The Gear Nobody Tells Beginners to Bring
A small roll of tape fixes more problems at the crag than any single piece of climbing hardware. Tape your ankles before they swell on long routes. Create a hasty sling from webbing when a quickdraw is in the wrong position. Fashion a chock from wrapped tape when you need one more piece of protection and nothing else fits. Tape is light, cheap, and endlessly useful. Carry thirty feet of 1mm accessory cord in addition to your main rope. This small loop of cord serves as a prusik loop for self-rescue, a backup tie-in, a way to extend a rappel, and about forty other applications that you will discover on your first emergency situation. Hopefully you will never need it. If you need it once, you will be grateful it is in your pack.
A personal anchor system or adjustable tether gives you a way to attach yourself to the anchor when you are at the top of a route. This is not optional. Standing at a hanging belay with your tie-in loop as your only attachment is a scenario where a slip ends your life. Clip into the anchor with a personal tether before you do anything else at the top of any route. Your belay glasses, if you use them, are a small luxury that prevents serious neck strain on long belays. Your phone in airplane mode with an offline map of the area downloaded before you left cell service is navigation insurance. A small amount of cash matters more than you expect. Parking fees, crag access donations, and the food truck that sometimes shows up at popular areas rarely accept digital payment.

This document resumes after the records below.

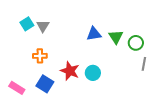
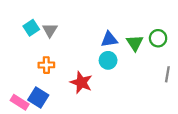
green circle: (136, 43) -> (158, 38), moved
cyan circle: (93, 73) -> (108, 60), moved
blue square: (45, 84) -> (38, 98), moved

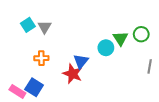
blue triangle: (109, 39) -> (81, 61), moved, turned -42
cyan circle: (108, 60) -> (106, 48), moved

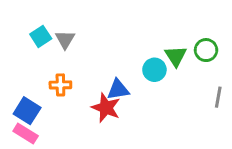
blue triangle: (81, 61) -> (118, 89), turned 42
blue square: (34, 87) -> (27, 111), moved

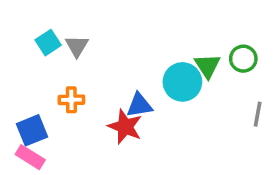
cyan circle: (154, 70) -> (182, 82), size x1.4
blue square: (27, 111) -> (32, 130), turned 36

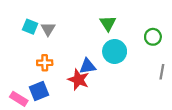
cyan square: (48, 43) -> (30, 27), turned -35
green triangle: (207, 66) -> (108, 23), moved
blue square: (32, 130) -> (39, 91), moved

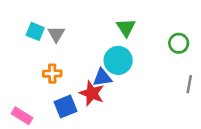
cyan circle: (115, 51) -> (118, 60), moved
blue square: (39, 91) -> (65, 106), moved

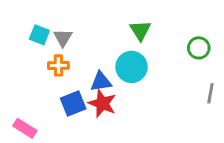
orange cross: (52, 74) -> (58, 65), moved
blue triangle: (102, 78) -> (101, 82), moved
blue square: (65, 106) -> (73, 103), moved

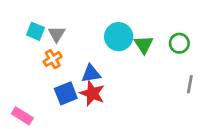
green triangle: (140, 30) -> (144, 45), moved
orange cross: (58, 65) -> (53, 59), turned -30
cyan circle: (132, 67) -> (119, 37), moved

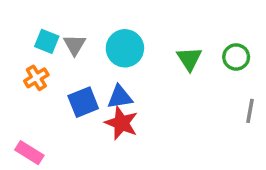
cyan circle: (119, 37) -> (125, 48), moved
orange cross: (53, 59) -> (36, 78), moved
blue square: (66, 93) -> (83, 102), moved

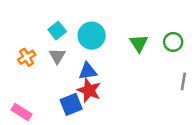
cyan square: (47, 41) -> (57, 30), moved, turned 30
gray triangle: (75, 45) -> (57, 56), moved
blue square: (83, 102) -> (71, 104), moved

Leave your expensive camera on the ground unless you are a professional photographer with specific insurance. The number of people who drop phones, cameras, and watches while reaching for the next hold is embarrassing. If you want documentation, designate one person in your group to carry the camera and handle all media responsibilities. Everyone else focuses on climbing. That is the job. The only piece of gear that matters more than anything on this list is the judgment to turn around before you run out of daylight, weather, energy, or skill. Summitting is optional. Surviving is not. Know when the risk outweighs the reward and walk away from a project without shame. Every experienced climber has bailed from something. The climbers who are still climbing are the ones who learned when to back off.